Он не обратил на это внимания, и она молча передала ему масло. Узел его галстука был в полном порядке, очки в золотой оправе по-прежнему казались удачным приобретением.
— Томми!
Он наконец взглянул на нее (герберово-гвоздично-песколюбковый букет с травкой качима все еще оттенял его голову).
— Нам нужно кое-что обсудить.
Томас Манн положил вилку на край тарелки.

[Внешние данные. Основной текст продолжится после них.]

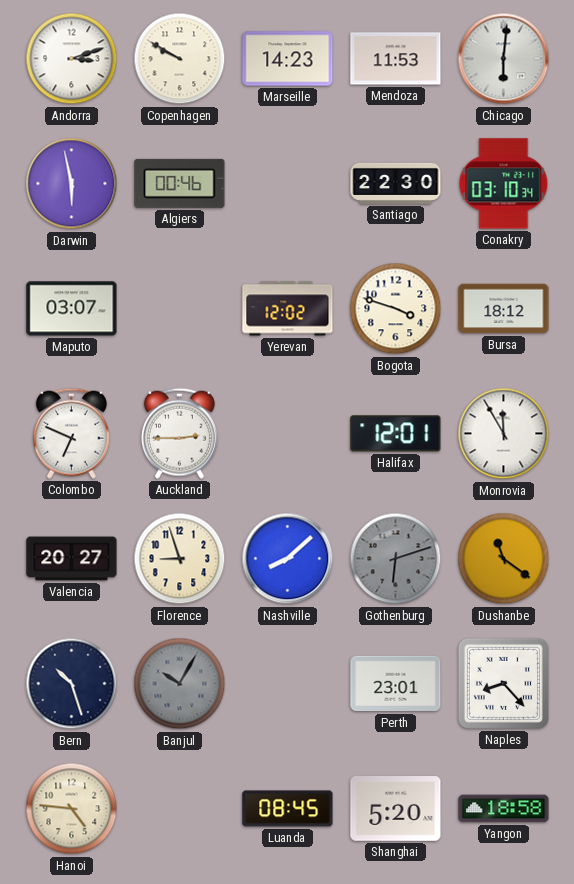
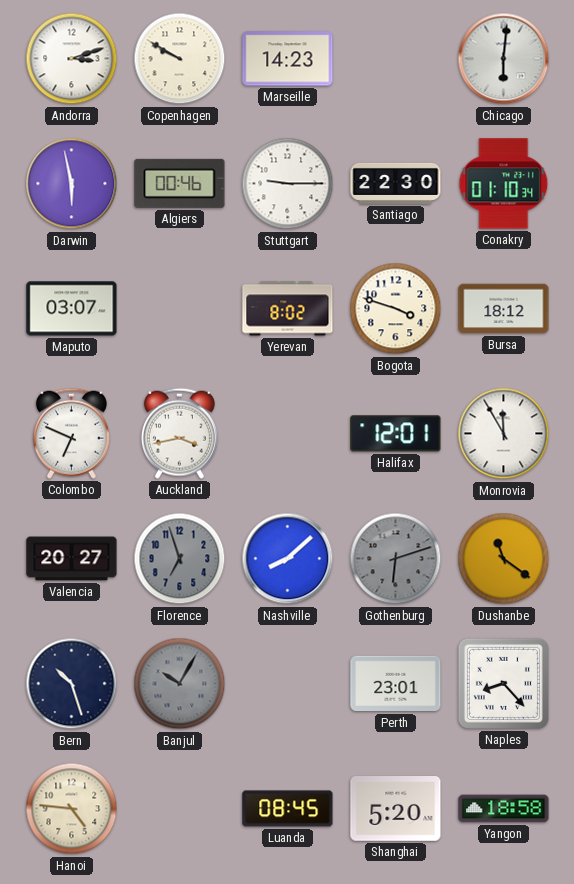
Mendoza: 11:53 -> none
Stuttgart: none -> 9:15
Conakry: 03:10 -> 01:10
Yerevan: 12:02 -> 8:02
Auckland: 2:45 -> 3:43
Florence: 8:57 -> 6:57
Florence dial: cream -> grey
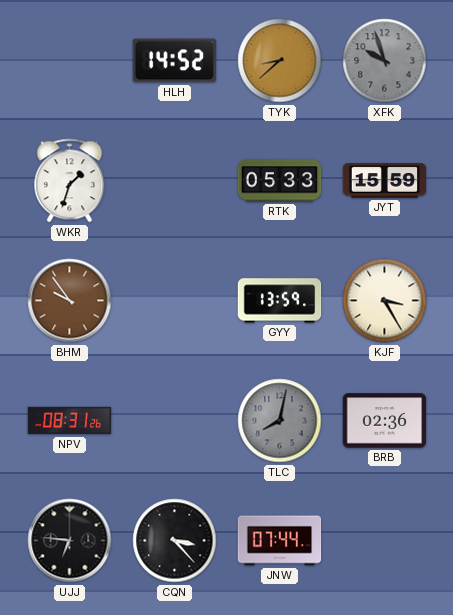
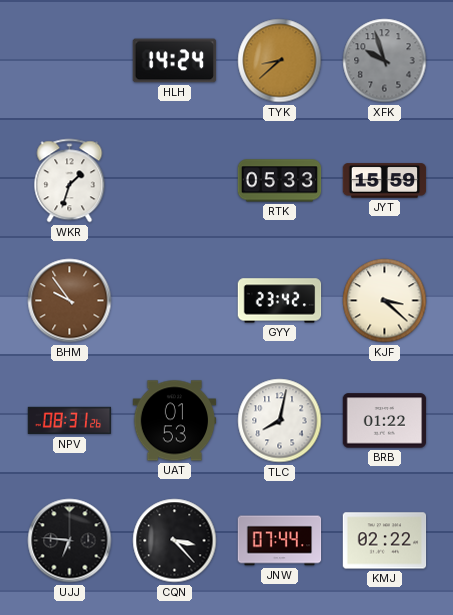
HLH: 14:52 -> 14:24
GYY: 13:59 -> 23:42
KJF: 3:25 -> 3:22
UAT: none -> 01:53
TLC dial: grey -> white
BRB: 02:36 -> 01:22
KMJ: none -> 02:22
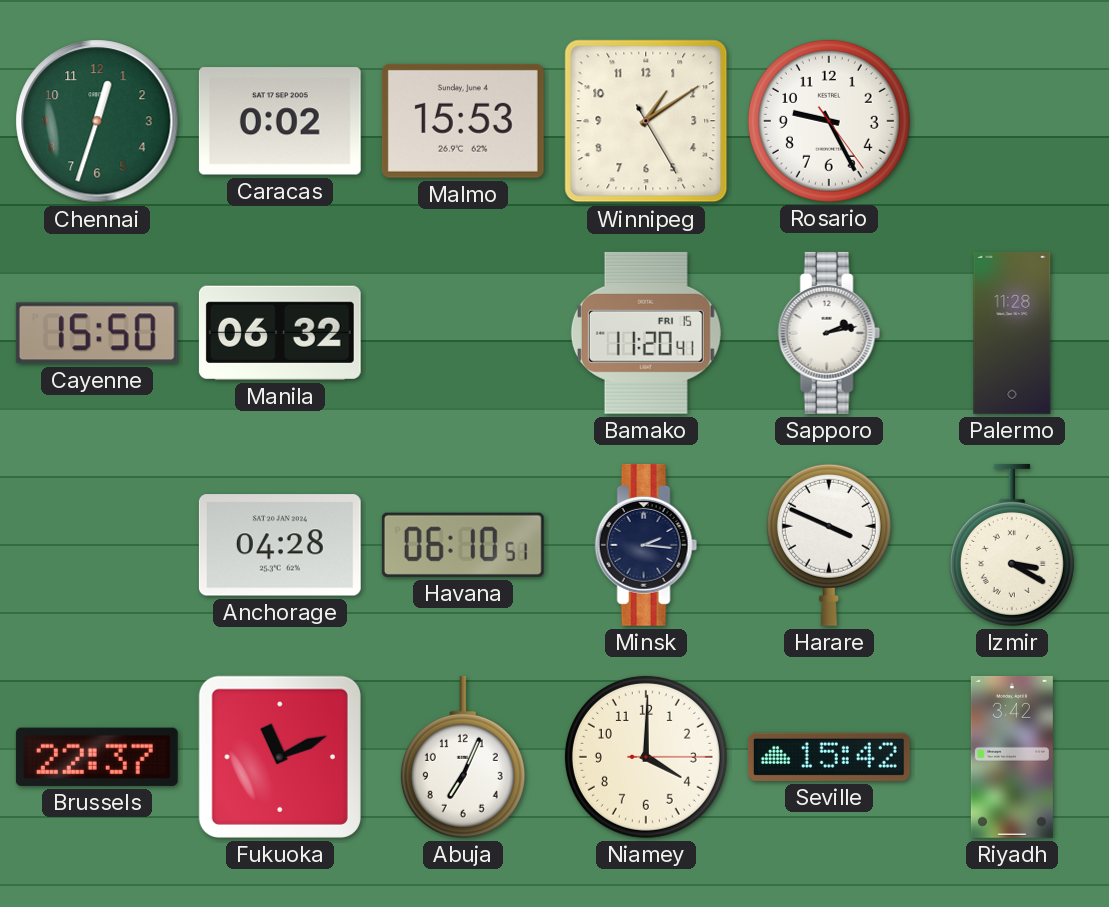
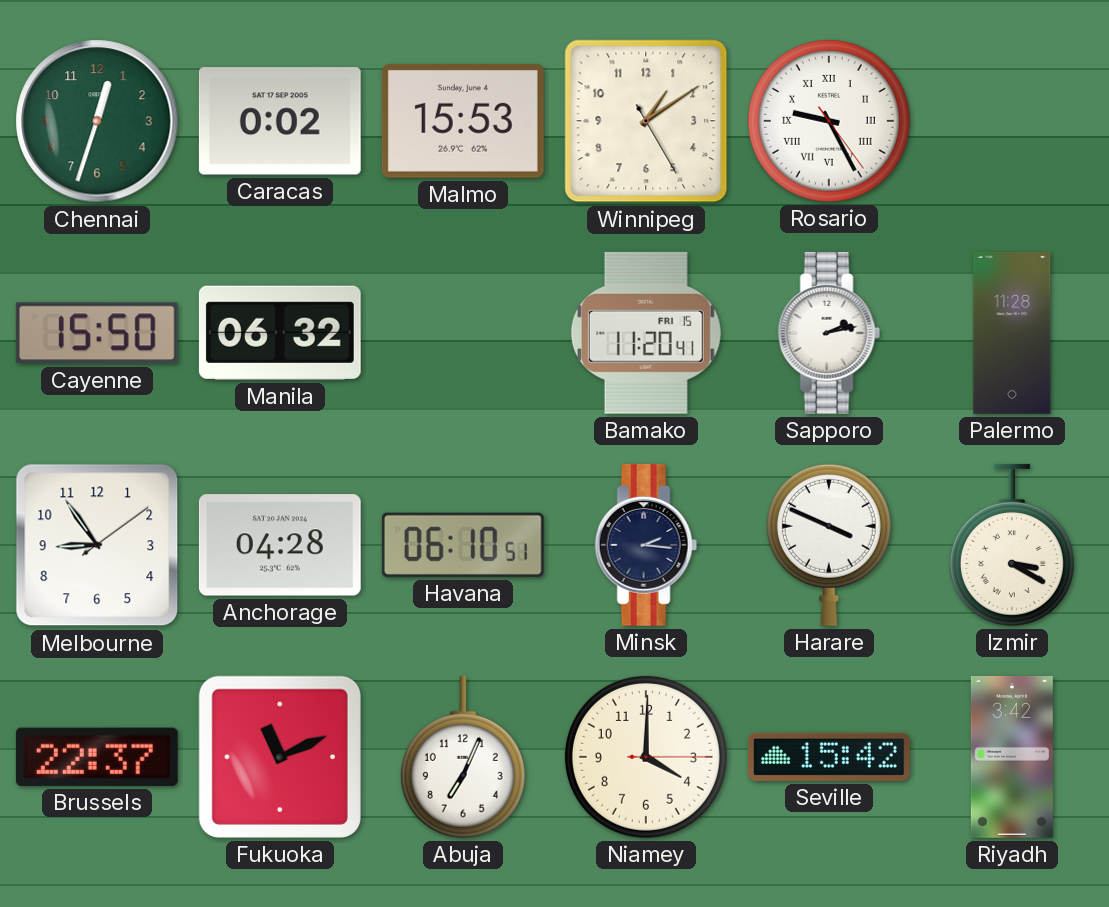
Rosario numerals: Arabic -> Roman
Melbourne: none -> 8:54
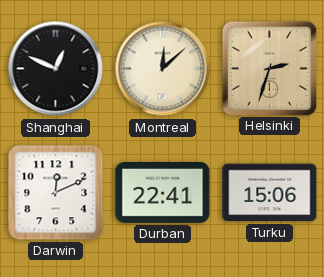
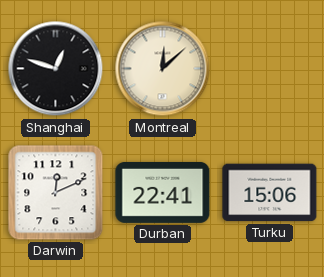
Shanghai: 12:49 -> 12:48
Helsinki: 2:33 -> none
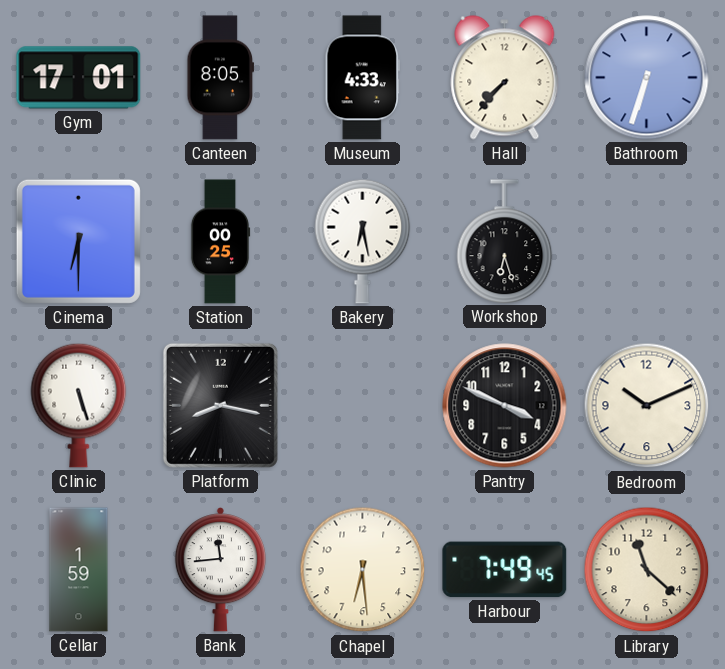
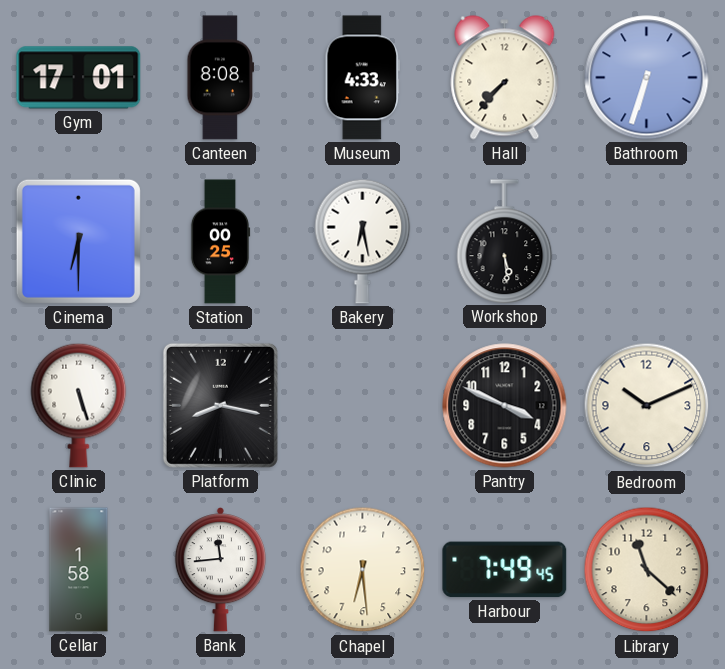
Canteen: 8:05 -> 8:08
Workshop: 6:27 -> 5:29
Cellar: 1:59 -> 1:58
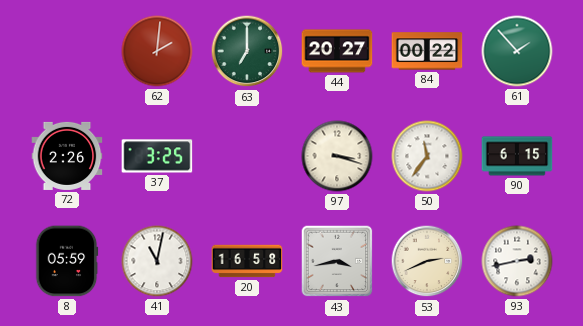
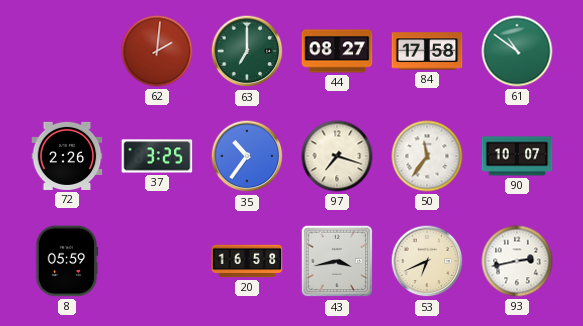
44: 20:27 -> 08:27
84: 00:22 -> 17:58
61: 1:53 -> 10:51
35: none -> 10:36
97: 3:18 -> 7:18
90: 6:15 -> 10:07
41: 11:02 -> none
53: 2:41 -> 6:41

— Касательно сегодняшнего дня. — Она, похоже, нервничала, даже схватилась за свою нитку жемчуга.
— Дети уже устроились?
— Да-да, Голо снял номер здесь же.
— С Кессельрингом я не смогу найти общий язык. Попутчиком его невозможно считать, попутчики не отдавали приказов о расстреле сотен заложников.
— Конечно, — согласилась она.
— Так что, не распроданы билеты на вечер, или были протесты? Такое мне не хотелось бы пережить еще раз.
— Зал будет полон, и все спокойно.
В ее тоне есть нечто пугающее, подумал он, и даже слышно, как она дышит. Хорошо хоть выпустила из руки жемчужную нить.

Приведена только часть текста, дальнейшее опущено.